In the Prather Case Wells Fargo (Wells) will pay over $2 million to approximately 446,000 consumers to settle a suit brought by student loan borrowers who say they Wells called them using automatic telephone dialing systems (ATDS) without prior express consent.

Wells denied the material allegations in Plaintiffs’ complaint, disputed that Wells made any calls using an ATDS without prior express consent, contended that the claims of Plaintiffs and the other members of the class are not amenable to class certification, and denied that Plaintiffs and the members of the class are entitled to damages.

Nevertheless, after lengthy, good faith, contentious, arm’s-length negotiations, with the assistance of a mediator, Plaintiffs obtained Wells Fargo’s agreement to resolve this matter on a class-wide basis for an all-cash settlement totaling over $2 million.

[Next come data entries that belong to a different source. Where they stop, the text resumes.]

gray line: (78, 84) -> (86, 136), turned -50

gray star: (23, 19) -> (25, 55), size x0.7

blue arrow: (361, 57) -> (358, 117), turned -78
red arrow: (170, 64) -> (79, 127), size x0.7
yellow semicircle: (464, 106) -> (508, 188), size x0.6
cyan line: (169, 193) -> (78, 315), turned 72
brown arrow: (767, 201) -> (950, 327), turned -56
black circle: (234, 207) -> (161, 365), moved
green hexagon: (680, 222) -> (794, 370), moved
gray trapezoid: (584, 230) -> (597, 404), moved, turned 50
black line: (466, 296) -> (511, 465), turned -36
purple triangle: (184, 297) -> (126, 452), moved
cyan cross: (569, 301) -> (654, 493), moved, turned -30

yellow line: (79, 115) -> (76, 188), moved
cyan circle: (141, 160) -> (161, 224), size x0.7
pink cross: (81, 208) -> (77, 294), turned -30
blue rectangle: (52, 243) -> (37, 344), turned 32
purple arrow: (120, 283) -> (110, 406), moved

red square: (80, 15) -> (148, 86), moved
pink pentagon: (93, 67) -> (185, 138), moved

The class includes all wireless phone customers who received a student-loan-related call from Wells between April 21, 2011, and Dec. 19, 2015, made with automated technology or artificial or prerecorded voice technology.

The settlement will be distributed on a pro rata basis, with each class member expected to receive somewhere between $20 and $60. Prior to the final fairness hearing in this matter, the named plaintiffs will ask the Court for an incentive award not to exceed $15,000, and Plaintiffs’ counsel will ask the Court for an award of attorneys’ fees not to exceed 30% of the settlement fund.

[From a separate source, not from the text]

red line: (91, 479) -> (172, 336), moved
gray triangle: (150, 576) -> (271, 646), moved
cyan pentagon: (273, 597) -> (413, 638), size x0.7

A copy of the memorandum in support of Plaintiff’s unopposed motion for preliminary approval of the settlement can be found here.  

Luster v. Wells Fargo Dealer Services, Inc. et. al.

In the Luster case the plaintiff claimed that Wells had made autodialed calls to his cell phone number for the past four years, trying to collect debts apparently owed by two people he didn’t know. He claimed that he had never given Wells any type of permission to call his cell phone.

As in the Prather case, Wells denied the material allegations in the complaint, disputed that it made any calls using an ATDS without consent, contended that the claims of Plaintiff and the other members of the class are not amenable to class certification and denied that Mr. Luster and the members of the class are entitled to damages.

After mediation, Wells Fargo Dealer Services Inc. and its parent company, Wells Fargo Bank N.A., agreed to a $15.7 million settlement that would compensate 3.38 million members of the proposed class. That class would include anyone with a cell phone number to which Wells Fargo Dealer Services made a collection call about an auto retail installment sale contract with an ATDS from April 2011 to March 2016.

If approved, the class members would receive $4.65 each, according to the motion. At the fairness hearing the named plaintiffs will ask for an incentive award not above $20,000 and Plaintiff’s counsel will ask for attorneys’ fees that would be capped at 30 percent of the settlement fund, or about $4,722,000.

A copy of the memorandum in support of Plaintiff’s unopposed motion for preliminary approval of the settlement can be found here.  

insideARM Perspective 

In June of last year insideARM wrote about a Wells/TCPA settlement for $16.3 million in the matter of Markos v. Well Fargo Bank, N.A. (Case No. 1:15-cv-01156, ND GA). The calls at issue in that case were all non-emergency, debt-collection calls and texts made in connection with Home Equity Loans and Residential Mortgage Loans. 

In August of last year insideARM wrote about another Wells/TCPA settlement for $30 million in the matter of Cross v. Wells Fargo Bank, N.A. (Case No 1:15-cv-01270, N.D. GA).  The calls at issue in that case were calls to cellular telephone numbers regarding overdrafts of consumers’ deposit accounts without prior express consent. 

One would hope that these two settlements would be the end of TCPA issues and exposure for Wells.  But, perhaps not. The four settlements mentioned above cover student loans, automobile loans, home equity/residential home mortgages, and deposit accounts. Wells has other product lines that haven’t been included in these settlements.